Institut de Génétique et Développement de Rennes, UMR 6290 CNRS, Université de Rennes 1, Rennes, France; SFR Biosit UMS CNRS 3480/US INSERM 018, Rennes, France.
Institut des Sciences Chimiques de Rennes, UMR 6226 CNRS, Université de Rennes 1, Rennes, France.
Int J Pharm. 2017 Nov 5;532(2):813-824. doi: 10.1016/j.ijpharm.2017.07.075. Epub 2017 Jul 29.
A number of nanoparticles has been developed by chemists for biomedical applications to meet imaging and targeting needs. In parallel, adoptive T therapy with chimeric antigen receptor engineered T cells (CART cells) has recently held great promise in B-cell malignancy treatments thanks to the development of anti-CD19 CAR T cells. Indeed, CD19 is a reliable B cell marker and a validated target protein for therapy. In this perspective article, we propose to discuss the advantages, limits and challenges of nanoparticles and CAR T cells, focusing on CD19 targeting objects: anti-CD19 nanoparticles and anti-CD19 CAR T cells, because those genetically-modified cells are the most widely developed in clinical setting. In the first part, we will introduce B cell malignancies and the CD19 surface marker. Then we will present the positioning of nanomedicine in the topic of B cell malignancy, before exposing CAR T technology. Finally, we will discuss the complementary approaches between nanoparticles and CAR T cells.

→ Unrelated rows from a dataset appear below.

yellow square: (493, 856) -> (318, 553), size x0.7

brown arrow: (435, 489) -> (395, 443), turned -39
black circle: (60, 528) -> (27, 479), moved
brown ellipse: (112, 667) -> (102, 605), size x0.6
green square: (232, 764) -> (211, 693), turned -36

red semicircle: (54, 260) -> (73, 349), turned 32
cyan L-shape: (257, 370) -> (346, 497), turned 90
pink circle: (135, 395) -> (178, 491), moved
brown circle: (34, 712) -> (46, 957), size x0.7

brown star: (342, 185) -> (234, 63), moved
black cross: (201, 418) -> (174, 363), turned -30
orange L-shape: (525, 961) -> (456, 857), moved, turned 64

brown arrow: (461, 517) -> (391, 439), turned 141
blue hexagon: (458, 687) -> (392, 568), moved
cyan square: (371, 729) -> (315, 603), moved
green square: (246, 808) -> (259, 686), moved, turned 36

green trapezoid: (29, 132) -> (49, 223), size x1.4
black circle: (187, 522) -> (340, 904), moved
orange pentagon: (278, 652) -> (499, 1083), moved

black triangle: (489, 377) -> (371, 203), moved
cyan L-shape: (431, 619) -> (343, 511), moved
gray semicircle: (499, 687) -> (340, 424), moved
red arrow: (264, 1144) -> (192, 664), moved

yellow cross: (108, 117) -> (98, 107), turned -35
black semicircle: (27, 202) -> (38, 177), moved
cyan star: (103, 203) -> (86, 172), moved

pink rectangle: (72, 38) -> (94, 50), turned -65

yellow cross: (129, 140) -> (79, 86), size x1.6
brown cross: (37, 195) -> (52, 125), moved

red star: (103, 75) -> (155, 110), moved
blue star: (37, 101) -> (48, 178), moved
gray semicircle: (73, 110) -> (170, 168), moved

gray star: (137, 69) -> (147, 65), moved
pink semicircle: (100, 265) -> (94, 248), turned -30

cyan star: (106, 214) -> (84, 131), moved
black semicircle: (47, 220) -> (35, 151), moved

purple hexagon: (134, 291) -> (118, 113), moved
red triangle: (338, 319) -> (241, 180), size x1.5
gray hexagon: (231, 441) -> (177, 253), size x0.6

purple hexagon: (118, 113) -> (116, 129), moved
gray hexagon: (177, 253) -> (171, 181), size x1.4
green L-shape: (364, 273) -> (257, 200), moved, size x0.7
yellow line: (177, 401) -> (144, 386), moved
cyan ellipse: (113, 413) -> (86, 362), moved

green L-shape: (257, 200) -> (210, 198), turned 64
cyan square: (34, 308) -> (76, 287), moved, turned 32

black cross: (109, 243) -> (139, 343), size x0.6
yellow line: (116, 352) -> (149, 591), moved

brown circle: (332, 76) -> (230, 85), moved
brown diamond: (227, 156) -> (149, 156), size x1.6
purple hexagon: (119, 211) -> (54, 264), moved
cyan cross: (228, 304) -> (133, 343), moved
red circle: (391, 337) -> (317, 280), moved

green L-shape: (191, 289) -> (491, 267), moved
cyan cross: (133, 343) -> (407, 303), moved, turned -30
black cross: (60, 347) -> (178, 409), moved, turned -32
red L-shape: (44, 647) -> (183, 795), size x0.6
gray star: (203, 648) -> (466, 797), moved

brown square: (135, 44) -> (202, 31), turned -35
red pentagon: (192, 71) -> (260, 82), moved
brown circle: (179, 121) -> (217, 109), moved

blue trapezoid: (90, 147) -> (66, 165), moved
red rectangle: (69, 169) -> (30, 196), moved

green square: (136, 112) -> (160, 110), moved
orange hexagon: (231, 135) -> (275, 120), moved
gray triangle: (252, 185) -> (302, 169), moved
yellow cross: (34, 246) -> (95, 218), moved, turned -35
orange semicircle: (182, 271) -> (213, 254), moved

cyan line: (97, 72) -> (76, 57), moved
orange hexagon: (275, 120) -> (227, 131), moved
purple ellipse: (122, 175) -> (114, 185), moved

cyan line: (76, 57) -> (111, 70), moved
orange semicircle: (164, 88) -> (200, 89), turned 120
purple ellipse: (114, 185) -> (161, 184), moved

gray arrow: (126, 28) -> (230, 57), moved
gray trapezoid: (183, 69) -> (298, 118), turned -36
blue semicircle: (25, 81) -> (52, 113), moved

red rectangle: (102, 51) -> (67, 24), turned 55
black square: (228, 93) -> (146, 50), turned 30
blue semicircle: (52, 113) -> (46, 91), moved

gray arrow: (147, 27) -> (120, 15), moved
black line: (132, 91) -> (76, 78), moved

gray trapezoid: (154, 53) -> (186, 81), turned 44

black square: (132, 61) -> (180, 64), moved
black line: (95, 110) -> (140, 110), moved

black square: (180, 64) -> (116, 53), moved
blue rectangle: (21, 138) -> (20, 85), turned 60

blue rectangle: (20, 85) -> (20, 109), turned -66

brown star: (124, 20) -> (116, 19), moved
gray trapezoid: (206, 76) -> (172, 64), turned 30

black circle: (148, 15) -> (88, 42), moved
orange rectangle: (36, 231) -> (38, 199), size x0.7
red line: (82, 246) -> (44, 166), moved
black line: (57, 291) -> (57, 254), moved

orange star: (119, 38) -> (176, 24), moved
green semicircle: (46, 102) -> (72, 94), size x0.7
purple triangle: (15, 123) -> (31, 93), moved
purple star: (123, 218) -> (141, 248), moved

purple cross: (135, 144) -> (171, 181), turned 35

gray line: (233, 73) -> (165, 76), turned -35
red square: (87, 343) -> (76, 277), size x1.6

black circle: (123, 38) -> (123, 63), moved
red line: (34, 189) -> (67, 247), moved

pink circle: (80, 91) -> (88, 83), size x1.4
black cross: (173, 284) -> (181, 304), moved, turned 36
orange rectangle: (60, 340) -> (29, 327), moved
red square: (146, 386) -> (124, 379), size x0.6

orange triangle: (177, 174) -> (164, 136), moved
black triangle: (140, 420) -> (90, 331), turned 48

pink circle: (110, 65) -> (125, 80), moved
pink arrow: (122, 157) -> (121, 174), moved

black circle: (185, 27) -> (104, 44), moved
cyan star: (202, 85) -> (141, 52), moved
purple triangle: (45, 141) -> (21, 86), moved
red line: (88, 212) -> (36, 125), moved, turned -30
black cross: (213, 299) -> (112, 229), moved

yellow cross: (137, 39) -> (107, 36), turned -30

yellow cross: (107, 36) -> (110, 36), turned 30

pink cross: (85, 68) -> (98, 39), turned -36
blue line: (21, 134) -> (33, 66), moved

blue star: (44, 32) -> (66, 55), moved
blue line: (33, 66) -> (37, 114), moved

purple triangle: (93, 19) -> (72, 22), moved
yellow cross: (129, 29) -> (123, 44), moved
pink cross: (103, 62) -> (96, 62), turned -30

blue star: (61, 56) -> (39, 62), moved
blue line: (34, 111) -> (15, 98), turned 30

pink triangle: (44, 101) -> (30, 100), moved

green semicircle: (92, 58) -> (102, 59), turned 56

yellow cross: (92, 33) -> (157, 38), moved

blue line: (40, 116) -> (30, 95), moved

已经有许多化学家开发了用于生物医学应用的纳米颗粒,以满足成像和靶向需求。与此同时,嵌合抗原受体修饰的 T 细胞(CAR-T 细胞)过继性 T 疗法最近在 B 细胞恶性肿瘤治疗中展现出巨大的前景,这要归功于抗 CD19 CAR-T 细胞的发展。事实上,CD19 是一种可靠的 B 细胞标志物,也是治疗的验证靶蛋白。在这篇观点文章中,我们建议讨论纳米颗粒和 CAR-T 细胞的优势、限制和挑战,重点讨论针对 CD19 的靶向目标:抗 CD19 纳米颗粒和抗 CD19 CAR-T 细胞,因为这些基因修饰的细胞是临床研究中最广泛开发的。在第一部分,我们将介绍 B 细胞恶性肿瘤和 CD19 表面标志物。然后,我们将介绍纳米医学在 B 细胞恶性肿瘤研究中的定位,再介绍 CAR-T 技术。最后,我们将讨论纳米颗粒和 CAR-T 细胞之间的互补方法。